■ **Goal of the exercise**
What you return must match the records character for character.

■ **Items from a data source**
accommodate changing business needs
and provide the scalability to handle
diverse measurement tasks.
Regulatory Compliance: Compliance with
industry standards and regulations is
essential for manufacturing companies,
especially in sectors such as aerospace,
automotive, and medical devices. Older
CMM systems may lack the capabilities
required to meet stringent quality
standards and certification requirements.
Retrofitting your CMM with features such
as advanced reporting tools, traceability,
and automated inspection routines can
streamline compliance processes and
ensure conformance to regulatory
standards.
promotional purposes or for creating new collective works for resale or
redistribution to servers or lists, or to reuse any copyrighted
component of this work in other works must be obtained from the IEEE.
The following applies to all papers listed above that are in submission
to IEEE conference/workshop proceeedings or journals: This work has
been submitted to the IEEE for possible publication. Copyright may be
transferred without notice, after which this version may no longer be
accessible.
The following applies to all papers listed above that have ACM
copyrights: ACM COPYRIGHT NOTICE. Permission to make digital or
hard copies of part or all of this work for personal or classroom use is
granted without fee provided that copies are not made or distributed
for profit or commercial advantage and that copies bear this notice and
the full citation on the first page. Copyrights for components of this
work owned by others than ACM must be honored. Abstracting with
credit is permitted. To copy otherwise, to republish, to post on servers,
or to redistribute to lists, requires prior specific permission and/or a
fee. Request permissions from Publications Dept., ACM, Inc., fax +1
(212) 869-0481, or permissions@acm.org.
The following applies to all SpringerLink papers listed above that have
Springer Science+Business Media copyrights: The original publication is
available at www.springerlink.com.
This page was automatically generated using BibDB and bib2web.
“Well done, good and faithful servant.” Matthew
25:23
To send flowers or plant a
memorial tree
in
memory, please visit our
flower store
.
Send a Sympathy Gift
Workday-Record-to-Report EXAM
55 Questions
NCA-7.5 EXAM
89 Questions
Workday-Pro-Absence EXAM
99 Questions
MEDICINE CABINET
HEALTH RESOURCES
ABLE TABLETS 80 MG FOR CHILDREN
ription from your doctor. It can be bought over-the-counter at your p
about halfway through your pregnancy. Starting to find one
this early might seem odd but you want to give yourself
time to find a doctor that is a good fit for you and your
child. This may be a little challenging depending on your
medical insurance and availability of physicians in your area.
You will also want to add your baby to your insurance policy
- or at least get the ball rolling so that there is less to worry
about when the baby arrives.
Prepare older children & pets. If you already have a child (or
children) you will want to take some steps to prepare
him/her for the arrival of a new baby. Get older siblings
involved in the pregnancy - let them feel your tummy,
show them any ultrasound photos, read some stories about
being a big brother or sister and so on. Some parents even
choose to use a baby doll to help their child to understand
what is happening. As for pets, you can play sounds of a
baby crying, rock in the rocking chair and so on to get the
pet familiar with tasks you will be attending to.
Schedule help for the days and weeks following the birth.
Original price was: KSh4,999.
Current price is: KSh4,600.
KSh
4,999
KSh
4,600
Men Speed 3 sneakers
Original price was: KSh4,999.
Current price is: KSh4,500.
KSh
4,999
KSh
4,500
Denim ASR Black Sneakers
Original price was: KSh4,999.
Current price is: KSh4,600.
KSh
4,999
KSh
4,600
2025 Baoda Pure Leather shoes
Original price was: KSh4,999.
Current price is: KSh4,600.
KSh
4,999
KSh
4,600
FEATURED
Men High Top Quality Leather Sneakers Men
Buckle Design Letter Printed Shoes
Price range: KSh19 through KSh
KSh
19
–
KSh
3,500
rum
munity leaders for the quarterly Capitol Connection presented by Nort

■ **Problem solution**
accommodate changing business needs
and provide the scalability to handle
diverse measurement tasks.
Regulatory Compliance: Compliance with
industry standards and regulations is
essential for manufacturing companies,
especially in sectors such as aerospace,
automotive, and medical devices. Older
CMM systems may lack the capabilities
required to meet stringent quality
standards and certification requirements.
Retrofitting your CMM with features such
as advanced reporting tools, traceability,
and automated inspection routines can
streamline compliance processes and
ensure conformance to regulatory
standards.
promotional purposes or for creating new collective works for resale or
redistribution to servers or lists, or to reuse any copyrighted
component of this work in other works must be obtained from the IEEE.
The following applies to all papers listed above that are in submission
to IEEE conference/workshop proceeedings or journals: This work has
been submitted to the IEEE for possible publication. Copyright may be
transferred without notice, after which this version may no longer be
accessible.
The following applies to all papers listed above that have ACM
copyrights: ACM COPYRIGHT NOTICE. Permission to make digital or
hard copies of part or all of this work for personal or classroom use is
granted without fee provided that copies are not made or distributed
for profit or commercial advantage and that copies bear this notice and
the full citation on the first page. Copyrights for components of this
work owned by others than ACM must be honored. Abstracting with
credit is permitted. To copy otherwise, to republish, to post on servers,
or to redistribute to lists, requires prior specific permission and/or a
fee. Request permissions from Publications Dept., ACM, Inc., fax +1
(212) 869-0481, or permissions@acm.org.
The following applies to all SpringerLink papers listed above that have
Springer Science+Business Media copyrights: The original publication is
available at www.springerlink.com.
This page was automatically generated using BibDB and bib2web.
“Well done, good and faithful servant.” Matthew
25:23
To send flowers or plant a
memorial tree
in
memory, please visit our
flower store
.
Send a Sympathy Gift
Workday-Record-to-Report EXAM
55 Questions
NCA-7.5 EXAM
89 Questions
Workday-Pro-Absence EXAM
99 Questions
MEDICINE CABINET
HEALTH RESOURCES
ABLE TABLETS 80 MG FOR CHILDREN
ription from your doctor. It can be bought over-the-counter at your p
about halfway through your pregnancy. Starting to find one
this early might seem odd but you want to give yourself
time to find a doctor that is a good fit for you and your
child. This may be a little challenging depending on your
medical insurance and availability of physicians in your area.
You will also want to add your baby to your insurance policy
- or at least get the ball rolling so that there is less to worry
about when the baby arrives.
Prepare older children & pets. If you already have a child (or
children) you will want to take some steps to prepare
him/her for the arrival of a new baby. Get older siblings
involved in the pregnancy - let them feel your tummy,
show them any ultrasound photos, read some stories about
being a big brother or sister and so on. Some parents even
choose to use a baby doll to help their child to understand
what is happening. As for pets, you can play sounds of a
baby crying, rock in the rocking chair and so on to get the
pet familiar with tasks you will be attending to.
Schedule help for the days and weeks following the birth.
Original price was: KSh4,999.
Current price is: KSh4,600.
KSh
4,999
KSh
4,600
Men Speed 3 sneakers
Original price was: KSh4,999.
Current price is: KSh4,500.
KSh
4,999
KSh
4,500
Denim ASR Black Sneakers
Original price was: KSh4,999.
Current price is: KSh4,600.
KSh
4,999
KSh
4,600
2025 Baoda Pure Leather shoes
Original price was: KSh4,999.
Current price is: KSh4,600.
KSh
4,999
KSh
4,600
FEATURED
Men High Top Quality Leather Sneakers Men
Buckle Design Letter Printed Shoes
Price range: KSh19 through KSh
KSh
19
–
KSh
3,500
rum
munity leaders for the quarterly Capitol Connection presented by Nort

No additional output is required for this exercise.